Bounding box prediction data
--

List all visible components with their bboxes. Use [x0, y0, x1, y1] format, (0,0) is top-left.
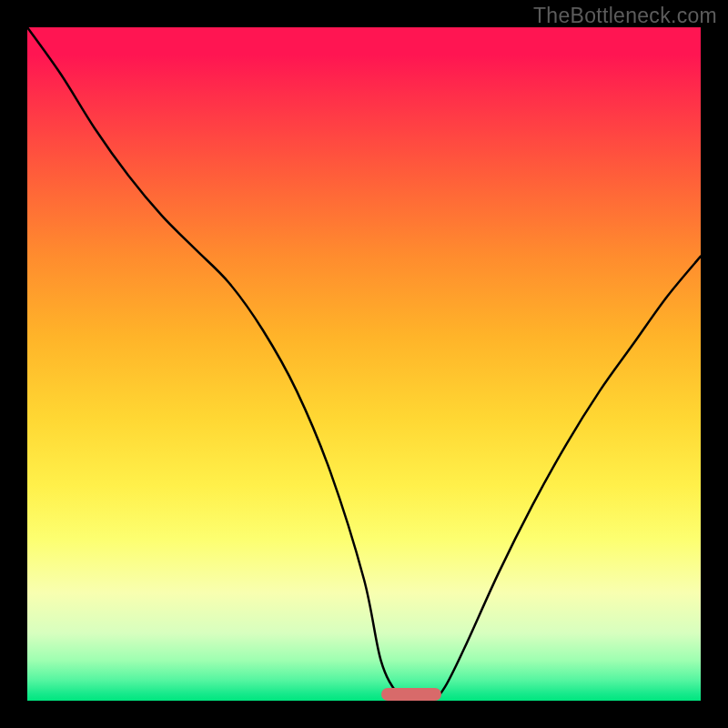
- watermark-text: TheBottleneck.com: [533, 4, 717, 28]
- bottleneck-curve: [27, 27, 701, 701]
- optimal-zone-marker: [381, 688, 442, 701]
- chart-container: TheBottleneck.com: [0, 0, 728, 728]
- plot-area: [27, 27, 701, 701]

--

* Problem description
Please set down the records above word for word and omit their pictures.

* Solution to the exercise
List all visible components with their bboxes. Use [x0, y0, x1, y1] format, (0,0) is top-left.
- watermark-text: TheBottleneck.com: [533, 4, 717, 28]
- bottleneck-curve: [27, 27, 701, 701]
- optimal-zone-marker: [381, 688, 442, 701]
- chart-container: TheBottleneck.com: [0, 0, 728, 728]
- plot-area: [27, 27, 701, 701]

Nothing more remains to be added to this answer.